The neighbors' two sons, Josh and Andrew, are selling drinks out of their corner lemonade stand for twenty five cents a serving. A dollar more and they supply the paper cups. You can bring your own cup, or suck out of the spigot, which they immediately sanitize. You buy one measly slurp, they try to sign you to a three month delivery contract, you supply the bottles, they come with a keg. Or they pour it in your very own ice cube tray for three bucks a fill, and you can have your own lemonadesicles any time. And business is booming. Free valet parking is now available for bikes and skateboards. These kids have IRA's and they're not even in big boy pants yet.

Seth, the brazen but blessed bar mitzvah boy next door is signing with a child talent agency—to be a child agent for children. He's managing an eight year old boy prodigy's piano career, advertising him door to door, selling shares in the kid's future intellectual property rights and his personal appearances at a party near you. His older sister Sarah is selling protective masks painted pink and decorated with snouts for swine flu in advance of the possible Halloween pandemic. The pig masks also come in kosher. Saving up for college, you ask? Feh! Who needs college?! These ingenious kids own their own businesses, have attorneys, patents, creative control, and their collective ages add up to less than forty. They'll buy their own college. Their business model is very impressive.

A moment of silence for Budd Schulberg and Sammy Glick.

Such moxie! Such enterprise. Such Type Triple A's, and that doesn't stand for Auto Club of America, brassiere or shoe size. These neighborhood children were born with a mitzvah of chutzpah! They are the leading edge, and I've been studying them undercover, pretending I'm playing with their elders whilst I spy on their enterprise.

These kids are genetically predisposed to be non disposable human beings, charismatized with confidence by their communities, instilled with competitive drive by their schools, forced to innovation by the times. Mommy's been laid off? Leave it to the kinderlech. What's left to discover? What resources are left to exploit? They don't look to plunder nature for their creations. They look to the internet as their vast new frontier, as their way out west. They hope to spiral their software brainchildren virally. If they do make a carry away product, they offer to recycle it if the purchaser tires of it for free! They "precycle." selling the future as well as current use--making sure the customer will make use of the product or bring it back for a shape changing metamorphosis, in case those products become obsolete the moment they're invented.

Mommy's been laid off? Leave it to the kinderlech!

See, their immigrant great grandfathers were watchmakers and jewelers. Gifted, skilled. They could look through their loupes and see into the entire history of a watch fob and a quartz crystal. They could sniff at a big red ruby ring and declare it paste at three paces. But Seiko ate their shorts.

Their American first generation grandpas were icemen.
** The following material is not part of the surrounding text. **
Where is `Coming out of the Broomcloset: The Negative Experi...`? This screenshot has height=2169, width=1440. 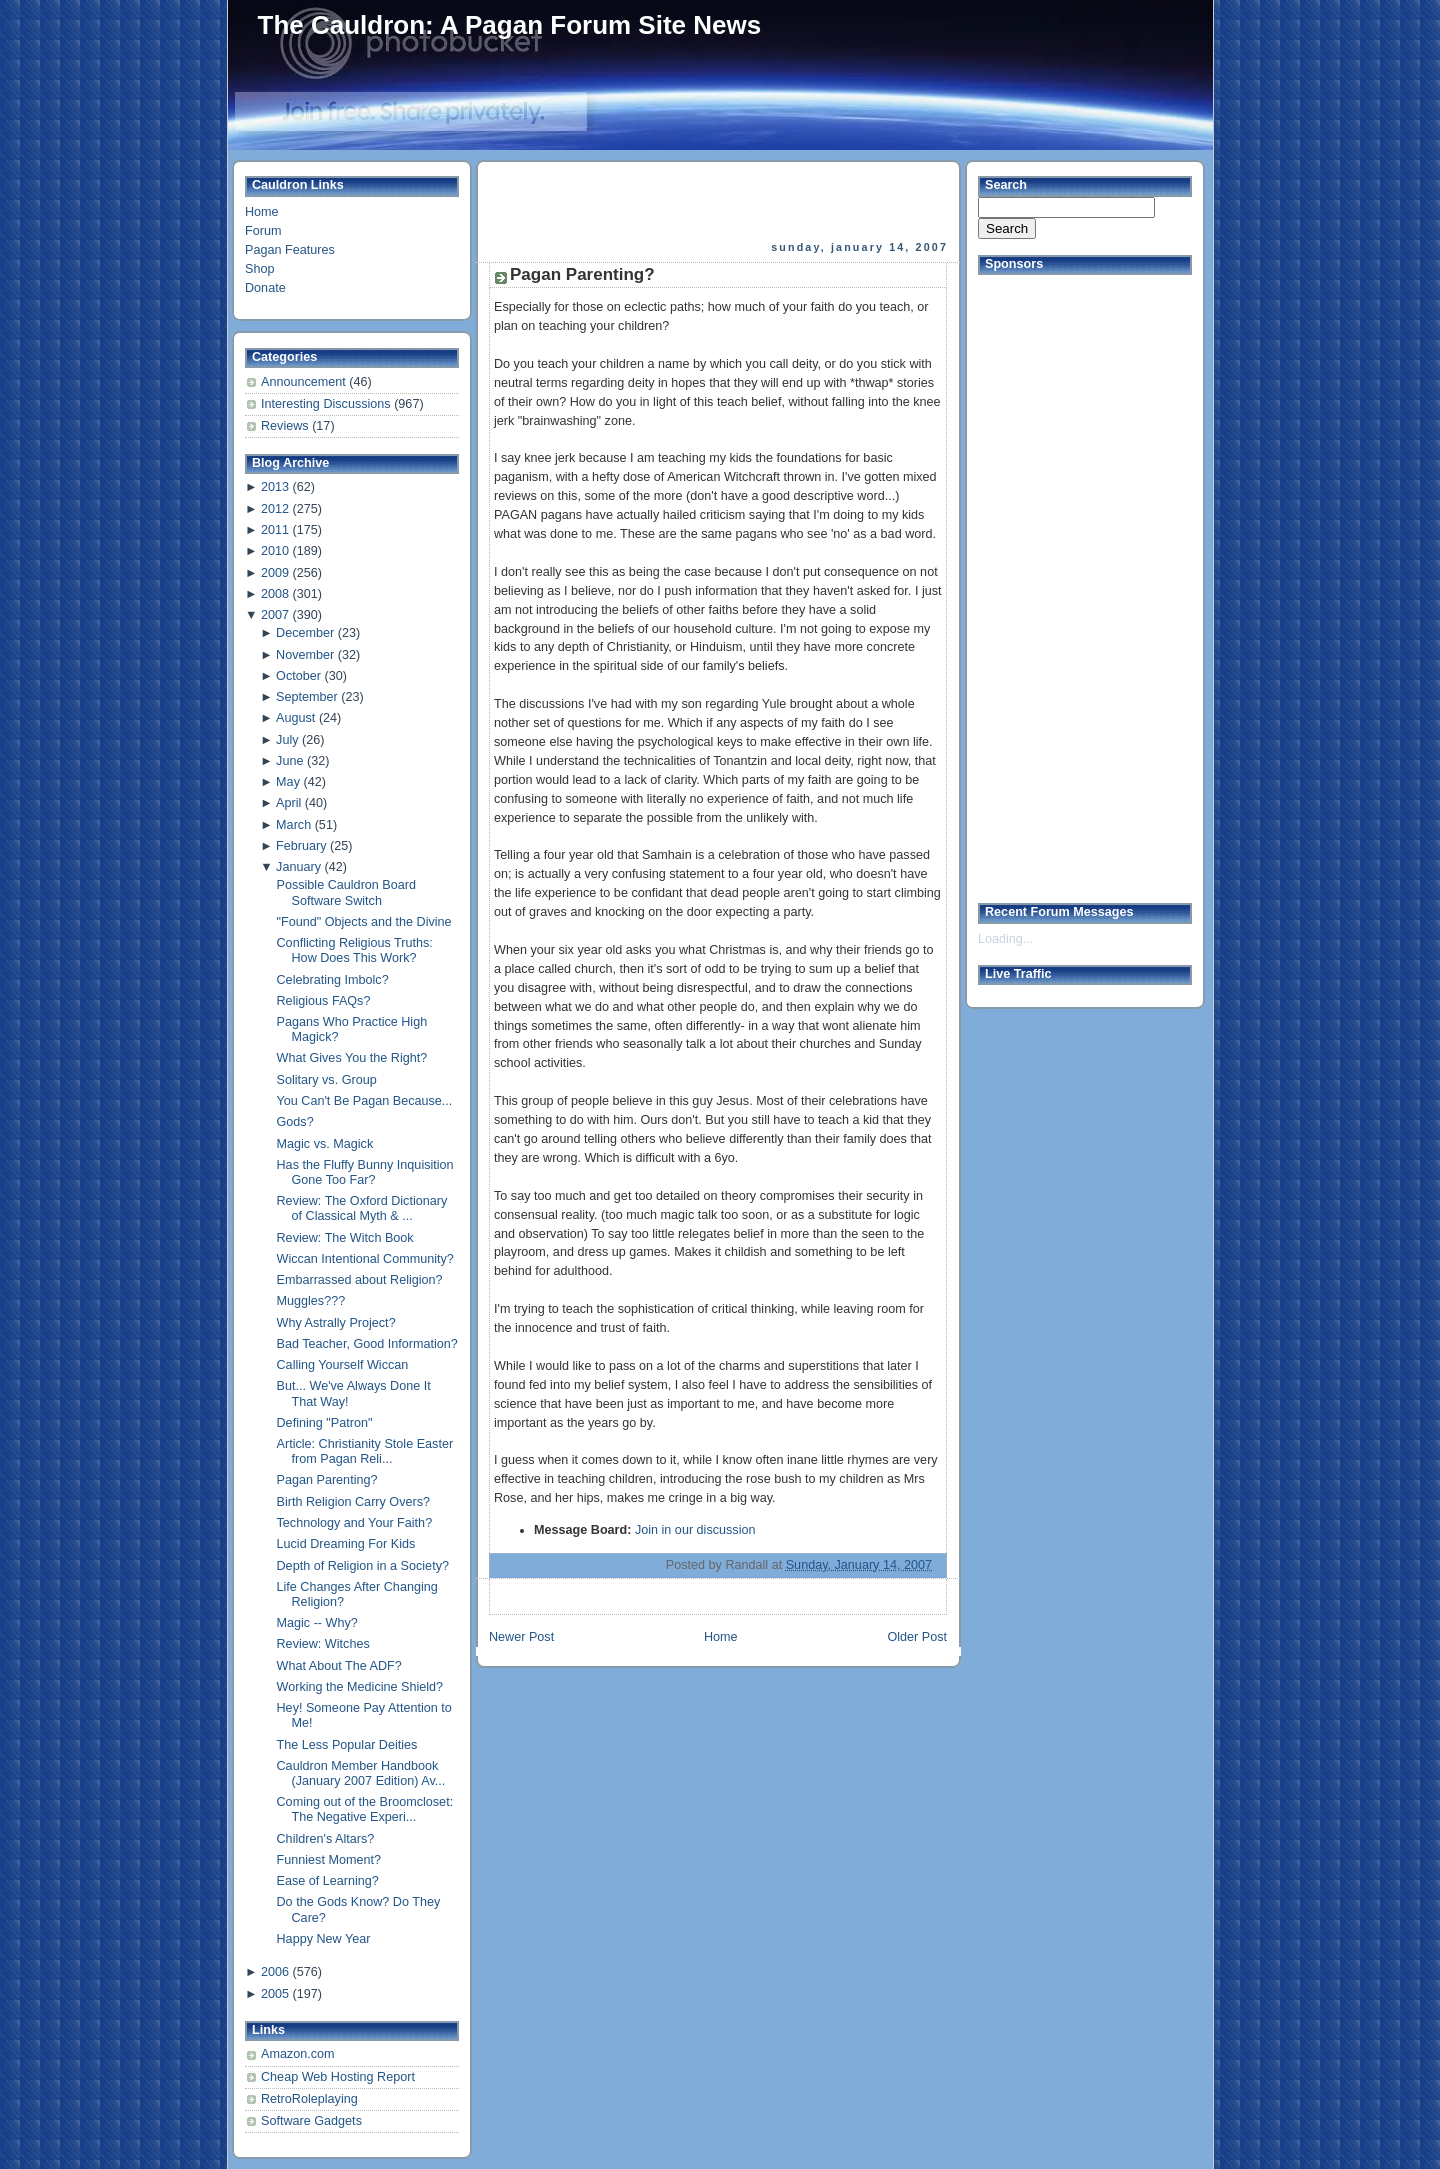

They'd drive up in a truck and clamp a cube on their backs and into your icebox to cool your summer days, so people could save some ice cream for later. But Fridgidaire froze them out.

So forget product futures. These wise child souls microfinance. They manufacture on order only. To survive these days you gotta be able to predict the future like a precog in a sci fi film, and with their executive fathers taking pay cuts, they see the writing on the wall. And so do I.

So, I've come out of my shy shell to kvell and sell. I've been marketing myself online. I'm extroverting my inner shyness into an ego worthy of the times. And, noting my self-starter nerviness, child agent Seth has agreed to take me on as his only mature client prodigy, and will take a big percentage for promoting my articles into an audiobook/podcast deal. Oh joy!! I have been discovered anew in the downsizing decade!! By an upstart tween who is hardly as tall as my shoulder.